Just thought everyone would want to know

Ken Lown
Coachlight RV Sales


----------



## Nathan (Jan 2, 2007)

Very interesting list. 
I'm anxiously waiting to see what comes out next. That could be quite a list of new floorplans or maybe it is more of a trimming of the # of models.


----------



## skippershe (May 22, 2006)

Thanks Ken!

Wonder how they decide what goes on the "chop list"??

Is the answer obvious? Would it be due a lack in sales on a particular model??
Interesting that most of them are in the 26' range...


----------



## PDX_Doug (Nov 16, 2004)

WOW! Thanks for the info, Ken.

Looks like a pretty wholesale cleaning of house. It will be interesting to see what Keystone has in store for us.

Happy Trails,
Doug


----------



## Sayonara (Jul 23, 2007)

Hmmm. When will the new model list be available?


----------



## tdvffjohn (Mar 10, 2005)

I guess the 18 was not that appealling to the masses. It also seems the kid friendly floorplans are tops as far as sleeping, like the bunk models.


----------



## justinsnow0 (Feb 5, 2007)

Too bad about the 18. I thought it was great with the cabinet and stuff but I guess people thought, why buy that when I can get bunk beds from the 21


----------



## johnp (Mar 15, 2004)

I am very suprised to see the 27rsds go. That is a great floorplan I would still have it if it wasn't for them coming out with the 32bhds. It think all the 27 needed was to put a window where the front door was and put a real shower in place of the steptub.

John


----------



## battalionchief3 (Jun 27, 2006)

They cut my 29BHS off the 08 line up too.







I like my floor plan.


----------



## MaeJae (May 12, 2005)

The 27 is on the list... but,
Hey just think... It will be a collectors item!

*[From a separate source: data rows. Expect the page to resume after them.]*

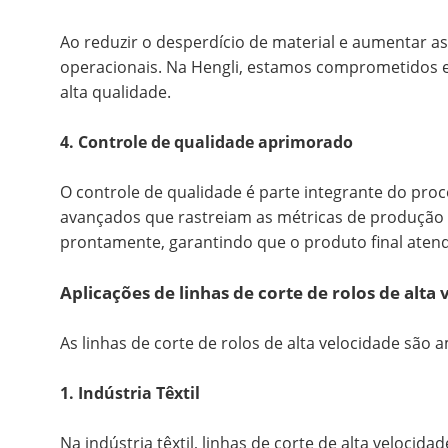
Ao reduzir o desperdício de material e aumentar as
operacionais. Na Hengli, estamos comprometidos 
alta qualidade.
4. Controle de qualidade aprimorado
O controle de qualidade é parte integrante do proc
avançados que rastreiam as métricas de produção 
prontamente, garantindo que o produto final atend
Aplicações de linhas de corte de rolos de alta
As linhas de corte de rolos de alta velocidade são
1. Indústria Têxtil
Na indústria têxtil, linhas de corte de alta veloci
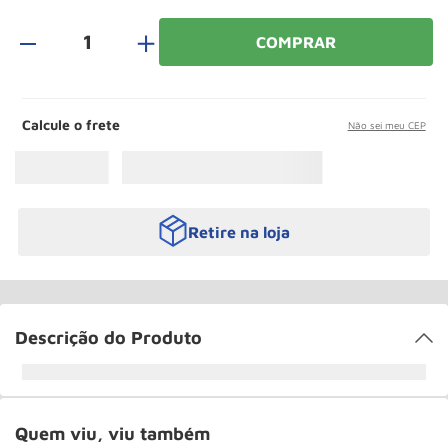
Rodizio
10
º
＋
COMPRAR
Calcule o frete
Não sei meu CEP
Retire na loja
Descrição do Produto
Quem viu, viu também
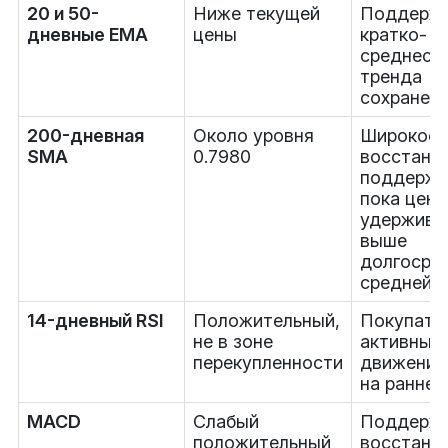
20 и 50-
Ниже текущей
Поддерж
дневные EMA
цены
кратко- и
среднеср
тренда
сохранен
200-дневная
Около уровня
Широкое
SMA
0.7980
восстано
поддержи
пока цена
удержива
выше
долгосро
средней
14-дневный RSI
Положительный,
Покупате
не в зоне
активны, 
перекупленности
движение
на ранней
MACD
Слабый
Поддерж
положительный
восстанов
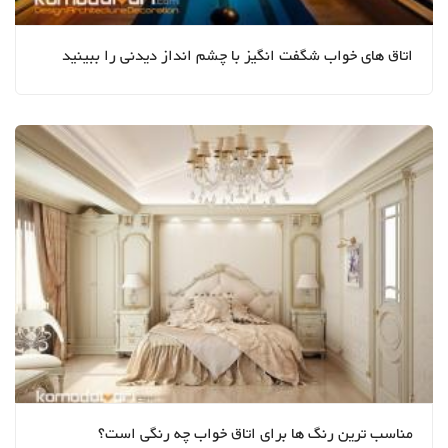
اتاق های خواب شگفت انگیز با چشم انداز دیدنی را ببینید
مناسب ترین رنگ ها برای اتاق خواب چه رنگی است؟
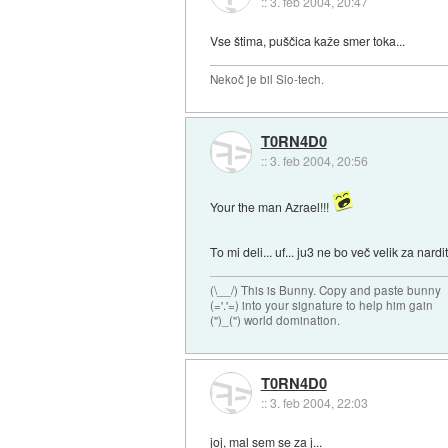
::
3. feb 2004, 20:47
Vse štima, puščica kaže smer toka...
Nekoč je bil Slo-tech.
T0RN4D0
::
3. feb 2004, 20:56
Your the man Azrael!!!
To mi deli... uf... ju3 ne bo več velik za nardit
(\__/) This is Bunny. Copy and paste bunny
(='.'=) into your signature to help him gain
(")_(") world domination.
T0RN4D0
::
3. feb 2004, 22:03
joj, mal sem se za j...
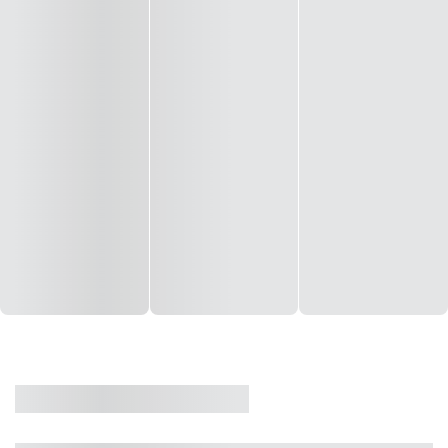
CASA
VENDA
CÓD: 19327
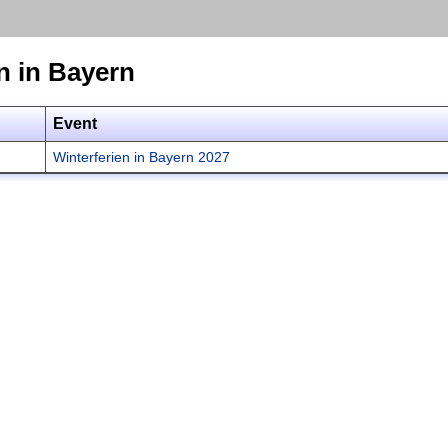
n in Bayern
Event
Winterferien in Bayern 2027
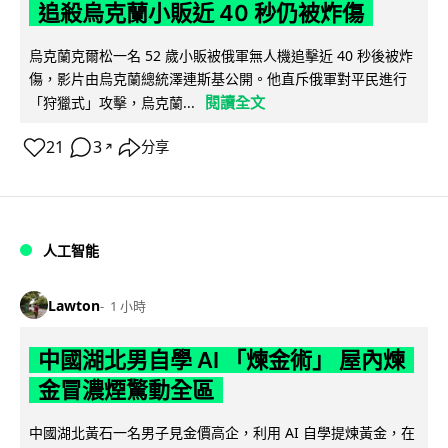
追殺烏克蘭小販近 40 秒仍被炸傷
烏克蘭克爾松一名 52 歲小販被俄軍無人機追擊近 40 秒後被炸
傷，影片由烏克蘭總統澤連斯基公開。他直斥俄軍對平民進行
閱讀全文
「狩獵式」攻擊，烏克蘭...
21
3
分享
↗
人工智能
Lawton
1 小時
中國湖北男自學 AI 「煉金術」 屋內煉
金冒濃煙驚動全區
中國湖北黃石一名男子見金價高企，利用 AI 自學提煉黃金，在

I think a 28' model with a BIG FRONT bathroom,
DOUBLE slide(couch/U dinette), KING slide Outback bed
would be a great addition! Oh, and maybe a little more 
counter space with a newly designed kitchen???

Maybe a FRONT kitchen model so you can look out
your kitchen window. and the king, and double slide.

MaeJae


----------



## mountainlady56 (Feb 13, 2006)

johnp2000 said:


> I am very suprised to see the 27rsds go. That is a great floorplan I would still have it if it wasn't for them coming out with the 32bhds. It think all the 27 needed was to put a window where the front door was and put a real shower in place of the steptub.
> 
> John


X2!! I think they're going to be sorry they discontinued this model, for sure!!
Darlene


----------



## tdvffjohn (Mar 10, 2005)

My take on the 27RSDS is kids like there own bed so that might be the problem. Other than this reason, I also thought it was a good floorplan


----------



## MaeJae (May 12, 2005)

sgalady said:


> I am very suprised to see the 27rsds go. That is a great floorplan I would still have it if it wasn't for them coming out with the 32bhds. It think all the 27 needed was to put a window where the front door was and put a real shower in place of the steptub.
> 
> John


X2!! I think they're going to be sorry they discontinued this model, for sure!!
Darlene








[/quote]

Yeah, _that_ is what I meant!









MaeJae


----------



## Nathan (Jan 2, 2007)

Don't take it personally if they axed your model. Now you have a collectors item like MaeJae said! I would call it a Limited Edition, but it sounds like they already have dibs on that term.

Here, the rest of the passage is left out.